In der Sprache der Versklavten in den Vereinigten Staaten war einer der häufigsten auf diese Weise verwendeten Begriffe das Wort waw-kay. Wenn der Plantagenbesitzer seine Befehle erteilte und den Menschen auf dem Feld mit der Peitsche drohte, wurde ihm ein waw-kay entgegengebracht So ergibt sich die Annahme, die der Linguist Paul Werth formulierte: dass okay in seiner mündlichen Ursprungsform mit dem Beginn der Sklaverei in den Vereinigten Staaten Fuß fasste – aber natürlich nicht in der Sprache der Weißen und somit erst recht nicht in schriftlicher Form. Vielmehr ist anzunehmen, dass das Wort ganz allmählich in die gesprochene Sprache der Abkömmlinge Christoph Kolumbus’ überging, sodass sein sklavischer Ursprung verschleiert wurde. Waw-kay beziehungsweise okay war wohl schon Teil der gesprochenen Sprache, als es vom Abkürzungstrend erfasst wurde. Und mit den Buchstaben o und k fand es schließlich auch seinen Weg in die Zeitungen.

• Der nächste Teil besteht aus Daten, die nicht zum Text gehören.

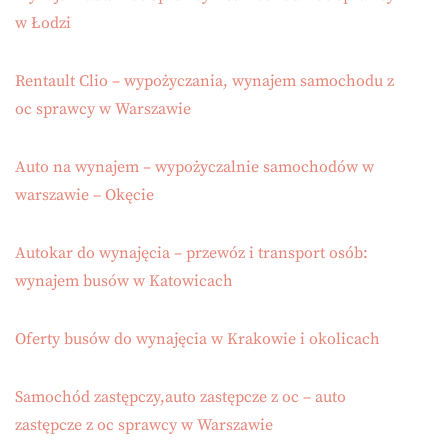
w Łodzi
Rentault Clio – wypożyczania, wynajem samochodu z
oc sprawcy w Warszawie
Auto na wynajem – wypożyczalnie samochodów w
warszawie – Okęcie
Autokar do wynajęcia – przewóz i transport osób:
wynajem busów w Katowicach
Oferty busów do wynajęcia w Krakowie i okolicach
Samochód zastępczy,auto zastępcze z oc – auto
zastępcze z oc sprawcy w Warszawie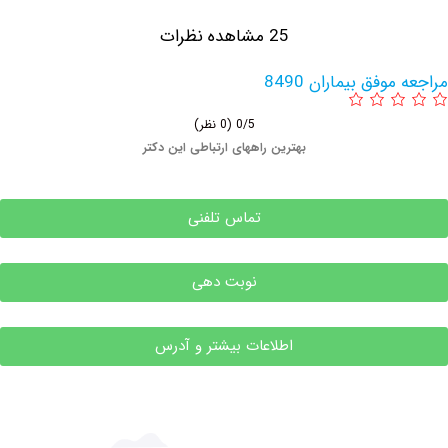
25 مشاهده نظرات
فق بیماران 8490
0/5
(0 نظر)
بهترین راههای ارتباطی این دکتر
تماس تلفنی
نوبت دهی
اطلاعات بیشتر و آدرس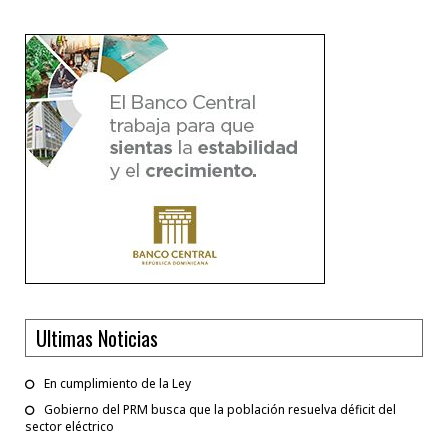
Ultimas Noticias
En cumplimiento de la Ley
Gobierno del PRM busca que la población resuelva déficit del
sector eléctrico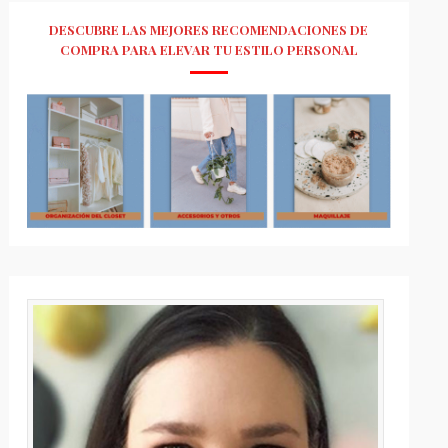
DESCUBRE LAS MEJORES RECOMENDACIONES DE
COMPRA PARA ELEVAR TU ESTILO PERSONAL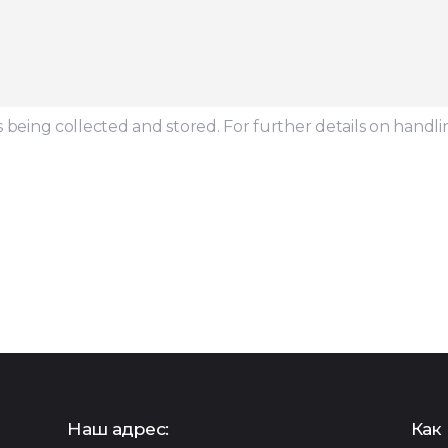
s being collected and stored. For further details on handli
Наш адрес:
Как 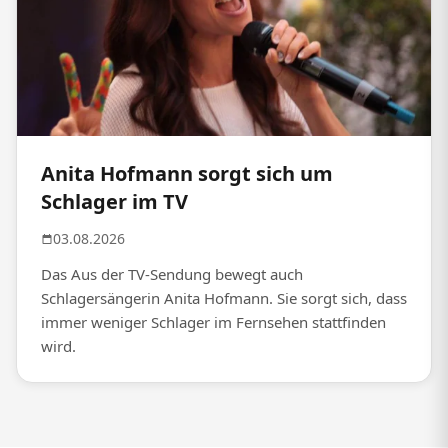
Anita Hofmann sorgt sich um
Schlager im TV
03.08.2026
Das Aus der TV-Sendung bewegt auch
Schlagersängerin Anita Hofmann. Sie sorgt sich, dass
immer weniger Schlager im Fernsehen stattfinden
wird.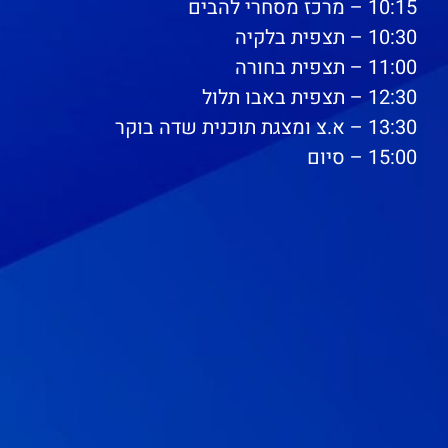
10:15 – מרכז מסחרי להבים
10:30 – תצפית בלקיה
11:00 – תצפית בחורה
12:30 – תצפית באבו תלול
13:30 – א.צ ומצגת תוכנית שדה בוקר
15:00 – סיום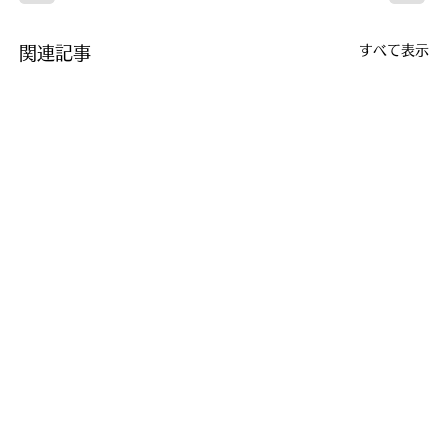
すべて表示
関連記事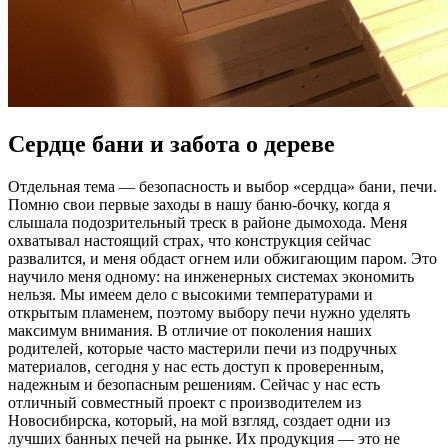
Сердце бани и забота о дереве
Отдельная тема — безопасность и выбор «сердца» бани, печи.
Помню свои первые заходы в нашу баню-бочку, когда я
слышала подозрительный треск в районе дымохода. Меня
охватывал настоящий страх, что конструкция сейчас
развалится, и меня обдаст огнем или обжигающим паром. Это
научило меня одному: на инженерных системах экономить
нельзя. Мы имеем дело с высокими температурами и
открытым пламенем, поэтому выбору печи нужно уделять
максимум внимания. В отличие от поколения наших
родителей, которые часто мастерили печи из подручных
материалов, сегодня у нас есть доступ к проверенным,
надежным и безопасным решениям. Сейчас у нас есть
отличный совместный проект с производителем из
Новосибирска, который, на мой взгляд, создает одни из
лучших банных печей на рынке. Их продукция — это не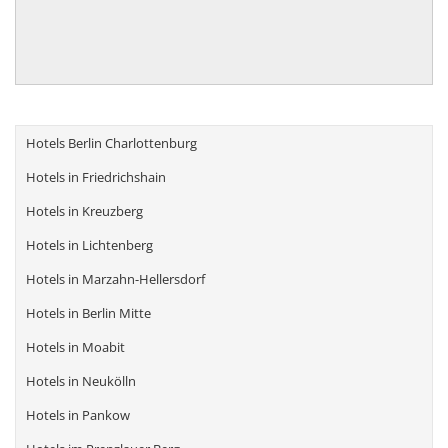
Hotels Berlin Charlottenburg
Hotels in Friedrichshain
Hotels in Kreuzberg
Hotels in Lichtenberg
Hotels in Marzahn-Hellersdorf
Hotels in Berlin Mitte
Hotels in Moabit
Hotels in Neukölln
Hotels in Pankow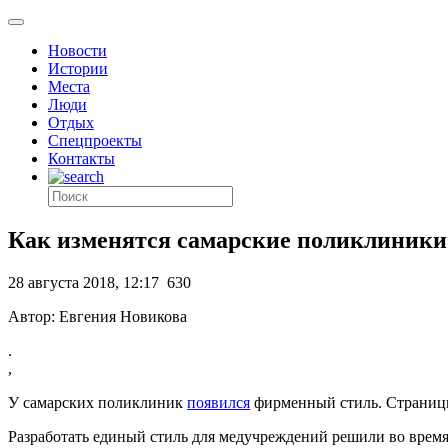
Новости
Истории
Места
Люди
Отдых
Спецпроекты
Контакты
Как изменятся самарские поликлиники
28 августа 2018, 12:17
630
Автор: Евгения Новикова
.
,
У самарских поликлиник
появился
фирменный стиль. Страниц
Разработать единый стиль для медучреждений решили во время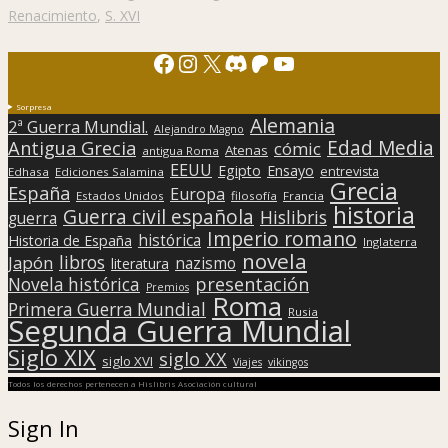
Renacimiento
,
S. XVI
Facebook
Instagram
X
Discord
Patreon
YouTube
Sorpresa
Alemania
2ª Guerra Mundial.
Alejandro Magno
Edad Media
Antigua Grecia
cómic
Atenas
antigua Roma
EEUU
Egipto
Ensayo
entrevista
Edhasa
Ediciones Salamina
Grecia
España
Europa
Estados Unidos
filosofía
Francia
historia
Guerra civil española
Hislibris
guerra
Imperio romano
histórica
Historia de España
Inglaterra
novela
libros
Japón
nazismo
literatura
presentación
Novela histórica
Premios
Roma
Primera Guerra Mundial
Rusia
Segunda Guerra Mundial
Siglo XIX
siglo XX
siglo XVI
Viajes
vikingos
Todos los derechos pertenecen a Hislibris Asociación cultural
Sign In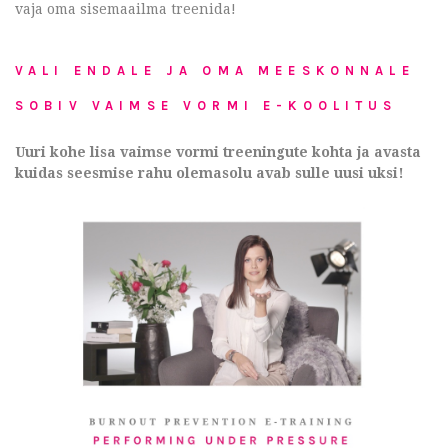
vaja oma sisemaailma treenida!
VALI ENDALE JA OMA MEESKONNALE
SOBIV VAIMSE VORMI E-KOOLITUS
Uuri kohe lisa vaimse vormi treeningute kohta ja avasta
kuidas seesmise rahu olemasolu avab sulle uusi uksi!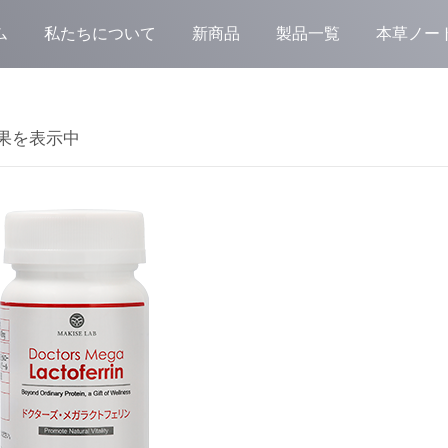
ム
私たちについて
新商品
製品一覧
本草ノー
結果を表示中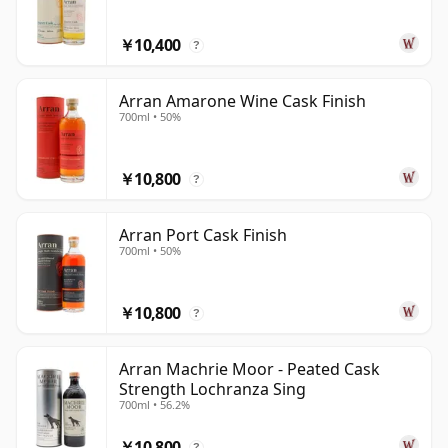
￥10,400
?
Arran Amarone Wine Cask Finish
700ml • 50%
￥10,800
?
Arran Port Cask Finish
700ml • 50%
￥10,800
?
Arran Machrie Moor - Peated Cask
Strength Lochranza Sing
700ml • 56.2%
￥10,800
?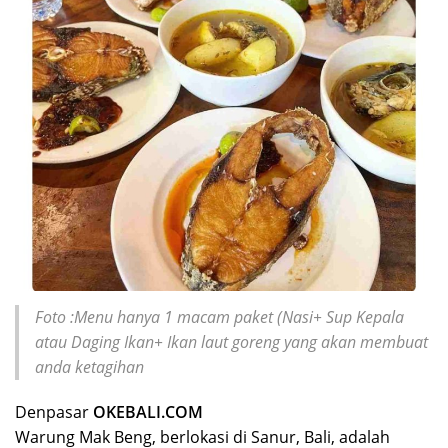
Foto :Menu hanya 1 macam paket (Nasi+ Sup Kepala
atau Daging Ikan+ Ikan laut goreng yang akan membuat
anda ketagihan
Denpasar
OKEBALI.COM
Warung Mak Beng, berlokasi di Sanur, Bali, adalah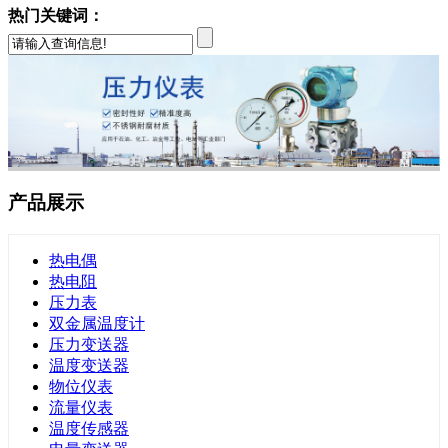
热门关键词：
产品展示
热电偶
热电阻
压力表
双金属温度计
压力变送器
温度变送器
物位仪表
流量仪表
温度传感器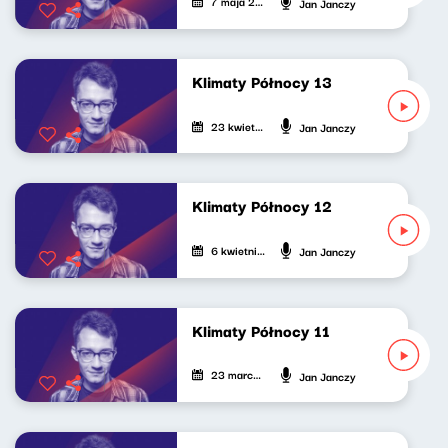
7 maja 2022
Jan Janczy
Klimaty Północy 13
23 kwietnia 2022
Jan Janczy
Klimaty Północy 12
6 kwietnia 2022
Jan Janczy
Klimaty Północy 11
23 marca 2022
Jan Janczy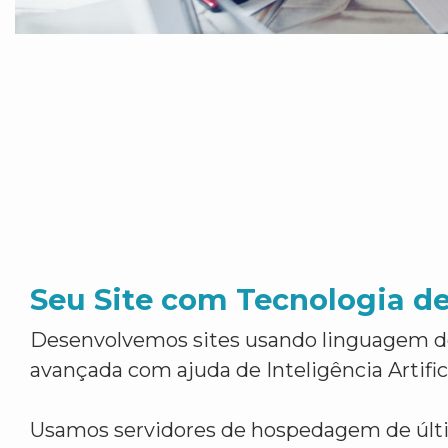
Seu Site com Tecnologia d
Desenvolvemos sites usando linguagem 
avançada com ajuda de Inteligência Artifici
Usamos servidores de hospedagem de últ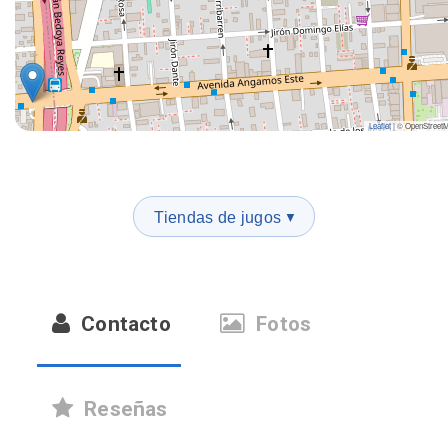
Leaflet
|
© OpenStreet
Tiendas de jugos
▼
Contacto
Fotos
Reseñas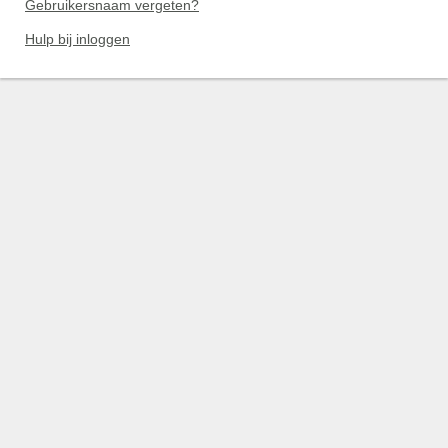
Gebruikersnaam vergeten?
Hulp bij inloggen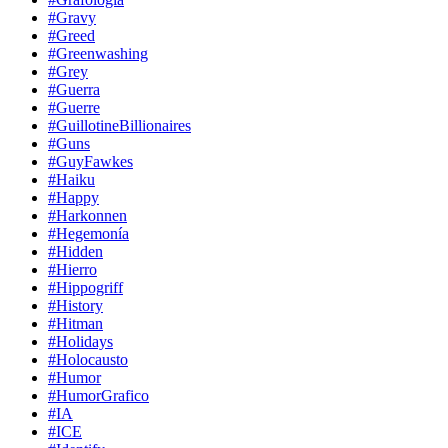
#Gravy
#Greed
#Greenwashing
#Grey
#Guerra
#Guerre
#GuillotineBillionaires
#Guns
#GuyFawkes
#Haiku
#Happy
#Harkonnen
#Hegemonía
#Hidden
#Hierro
#Hippogriff
#History
#Hitman
#Holidays
#Holocausto
#Humor
#HumorGrafico
#IA
#ICE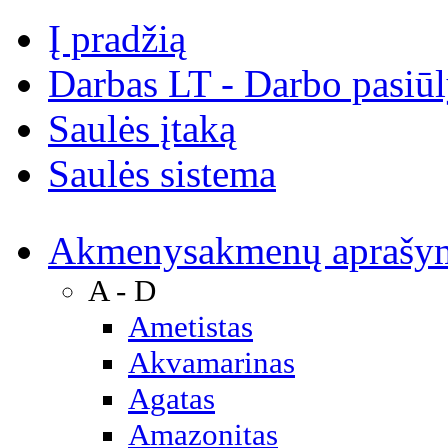
Į pradžią
Darbas LT - Darbo pasiū
Saulės įtaką
Saulės sistema
Akmenys
akmenų aprašy
A - D
Ametistas
Akvamarinas
Agatas
Amazonitas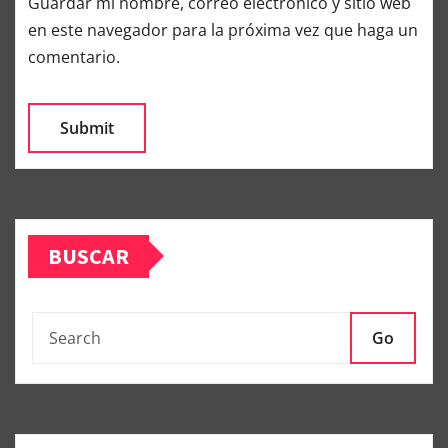
Guardar mi nombre, correo electrónico y sitio web
en este navegador para la próxima vez que haga un
comentario.
BUSCAR
Go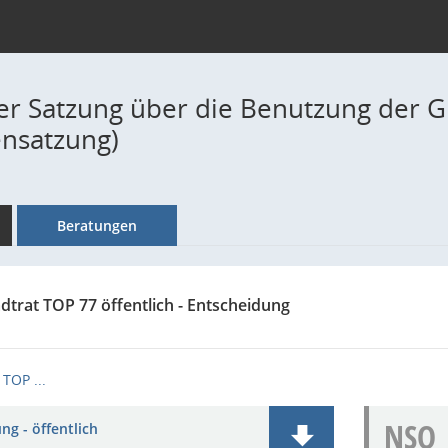
r Satzung über die Benutzung der G
nsatzung)
Beratungen
dtrat TOP 77 öffentlich - Entscheidung
TOP ...
NSO
ng - öffentlich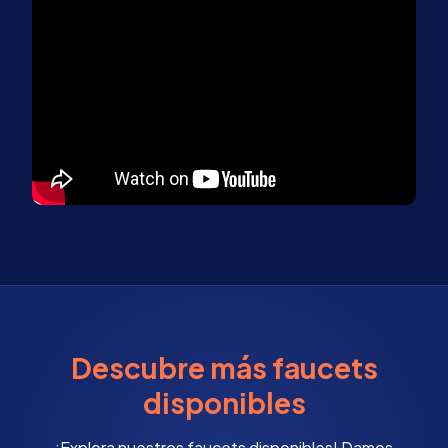
Descubre más faucets
disponibles
¡Explora nuestros faucets disponibles! Damos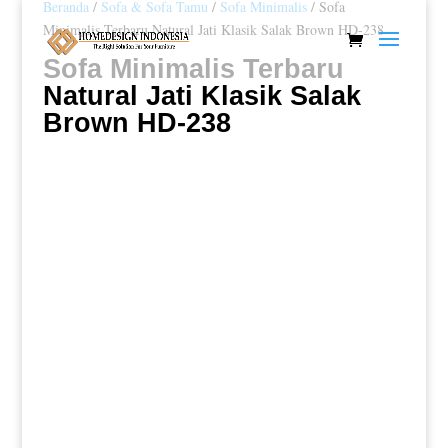
Beranda
/
Sofa & Sofa Tamu
/
Sofa Minimalis
/ Sofa
Minimalis Terbaru Natural Jati Klasik Salak Brown HD-238
Sofa Minimalis Terbaru
Natural Jati Klasik Salak
Brown HD-238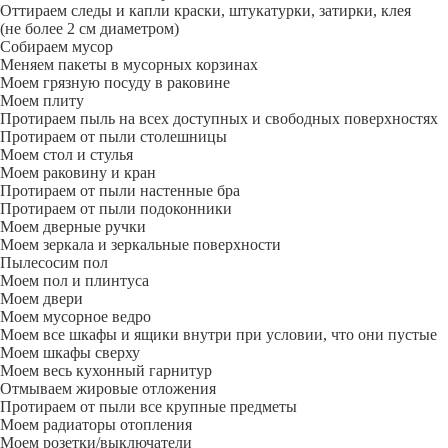
Оттираем следы и капли краски, штукатурки, затирки, клея
(не более 2 см диаметром)
Собираем мусор
Меняем пакеты в мусорных корзинах
Моем грязную посуду в раковине
Моем плиту
Протираем пыль на всех доступных и свободных поверхностях
Протираем от пыли столешницы
Моем стол и стулья
Моем раковину и кран
Протираем от пыли настенные бра
Протираем от пыли подоконники
Моем дверные ручки
Моем зеркала и зеркальные поверхности
Пылесосим пол
Моем пол и плинтуса
Моем двери
Моем мусорное ведро
Моем все шкафы и ящики внутри при условии, что они пустые
Моем шкафы сверху
Моем весь кухонный гарнитур
Отмываем жировые отложения
Протираем от пыли все крупные предметы
Моем радиаторы отопления
Моем розетки/выключатели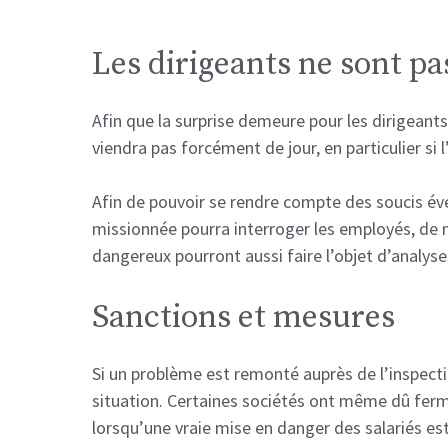
Les dirigeants ne sont pa
Afin que la surprise demeure pour les dirigeants, 
viendra pas forcément de jour, en particulier si
Afin de pouvoir se rendre compte des soucis éve
missionnée pourra interroger les employés, de
dangereux pourront aussi faire l’objet d’analyse
Sanctions et mesures
Si un problème est remonté auprès de l’inspectio
situation. Certaines sociétés ont même dû ferme
lorsqu’une vraie mise en danger des salariés e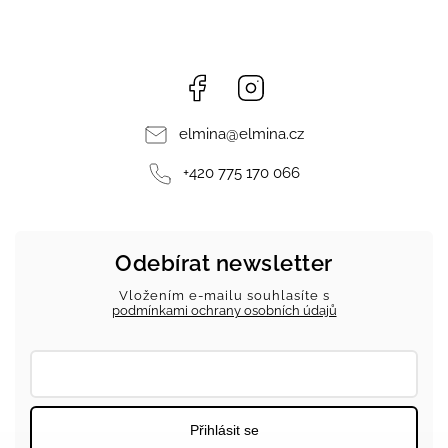
Facebook
Instagram
elmina
@
elmina.cz
+420 775 170 066
Odebírat newsletter
Vložením e-mailu souhlasíte s
podmínkami ochrany osobních údajů
Přihlásit se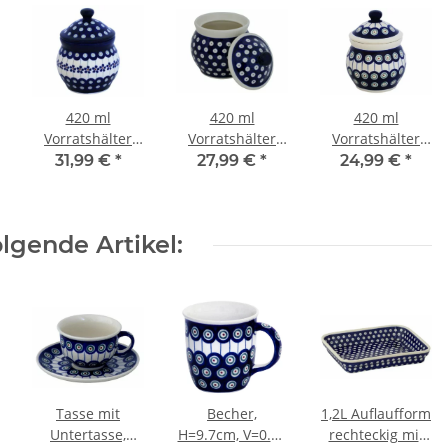
420 ml
420 ml
420 ml
Vorratshälter
Vorratshälter
Vorratshälter
mit Deckel Ø12,1
mit Deckel Ø12,1
mit Deckel Ø12,1
31,99 €
*
27,99 €
*
24,99 €
*
cm, H=16 cm,
cm, H=16 cm,
cm, H=16 cm,
Dekor 166a
Dekor 42
Dekor 8
lgende Artikel:
Tasse mit
Becher,
1,2L Auflaufform
älter
Untertasse,
H=9.7cm, V=0.35
rechteckig mit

Dass die witzige Geschichte über die Boston Morning Post hinfällig ist, beweist eine weitere wissenschaftliche Tatsache: Das Backchanneling-Phänomen tritt nämlich weitaus häufiger im amerikanischen Englisch auf als im britischen und ebenso öfter im südafrikanischen Afrikaans als im europäischen Niederländisch. So ist davon auszugehen, dass mit der Deportation von Versklavten nach Amerika aus Versehen auch ein Teil ihrer Sprache exportiert wurde. Wie kommt es aber, dass sich trotz all dieser Belege die wenig plausible Annahme verbreiten konnte, das Wort okay sei während einer Zeitungsklamauk-Reihe um Abkürzungswitze entstanden? Mit dem Einzug des Worts nicht nur in die englische Sprache wuchs das Interesse an seinem Ursprung. Allerdings, so auch Paul Werth, Setzten sich Forscher*innen nur mit Quellen aus weißer Hand auseinander, sodass jede Dokumentation, die behauptete, okay sei nicht auf einen weißen (vermutlich heterosexuellen) Amerikaner zurückzuführen, unbeachtet blieb. Dass ein vermeintlich schwarzes Wort die Sprache der Weißen erobert hatte, wollte sich niemand eingestehen. Zu schön war die Geschichte über die Boston Morning Post und ihre einfallsreichen Wortspiele.